• **Excerpted data**:

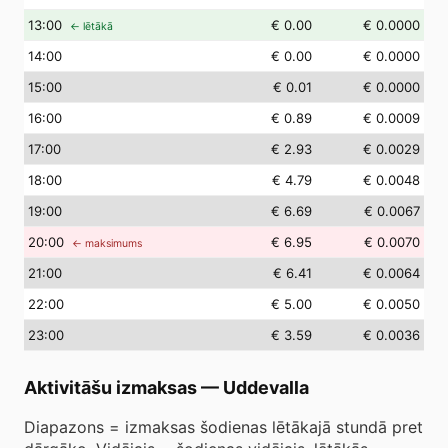
13
:00
€ 0.00
€ 0.0000
← lētākā
14
:00
€ 0.00
€ 0.0000
15
:00
€ 0.01
€ 0.0000
16
:00
€ 0.89
€ 0.0009
17
:00
€ 2.93
€ 0.0029
18
:00
€ 4.79
€ 0.0048
19
:00
€ 6.69
€ 0.0067
20
:00
€ 6.95
€ 0.0070
← maksimums
21
:00
€ 6.41
€ 0.0064
22
:00
€ 5.00
€ 0.0050
23
:00
€ 3.59
€ 0.0036
Aktivitāšu izmaksas
—
Uddevalla
Diapazons = izmaksas šodienas lētākajā stundā pret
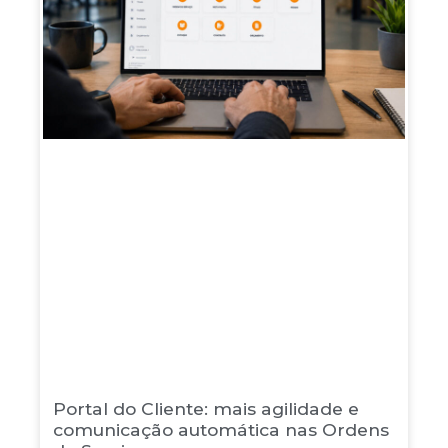
Portal do Cliente: mais agilidade e
comunicação automática nas Ordens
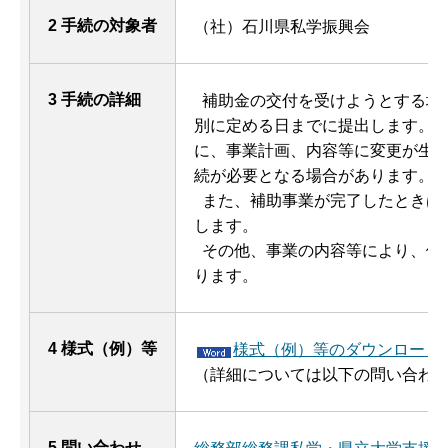
2 手続の対象者
（社）石川県私学振興会
3 手続の詳細
補
助金の交付を受けようとする場
別に定める日までに提出します。
に、事業計画、内容等に変更が生
続が必要となる場合があります。
ま
た、補助事業が完了したときは
します。
そ
の他、事業の内容等により、他
ります。
4 様式（例）等
様式（例）等のダウンロード（
（詳細については以下の問い合わ
5 問い合わせ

• **Task**: Repeat the whole listing above word for word. Leave out the pictures.

• **Reply to the exercise**:
13
:00
€ 0.00
€ 0.0000
← lētākā
14
:00
€ 0.00
€ 0.0000
15
:00
€ 0.01
€ 0.0000
16
:00
€ 0.89
€ 0.0009
17
:00
€ 2.93
€ 0.0029
18
:00
€ 4.79
€ 0.0048
19
:00
€ 6.69
€ 0.0067
20
:00
€ 6.95
€ 0.0070
← maksimums
21
:00
€ 6.41
€ 0.0064
22
:00
€ 5.00
€ 0.0050
23
:00
€ 3.59
€ 0.0036
Aktivitāšu izmaksas
—
Uddevalla
Diapazons = izmaksas šodienas lētākajā stundā pret
Portal do Cliente: mais agilidade e
comunicação automática nas Ordens
2 手続の対象者
（社）石川県私学振興会
3 手続の詳細
補
助金の交付を受けようとする場
別に定める日までに提出します。
に、事業計画、内容等に変更が生
続が必要となる場合があります。
ま
た、補助事業が完了したときは
します。
そ
の他、事業の内容等により、他
ります。
4 様式（例）等
様式（例）等のダウンロード（
（詳細については以下の問い合わ
5 問い合わせ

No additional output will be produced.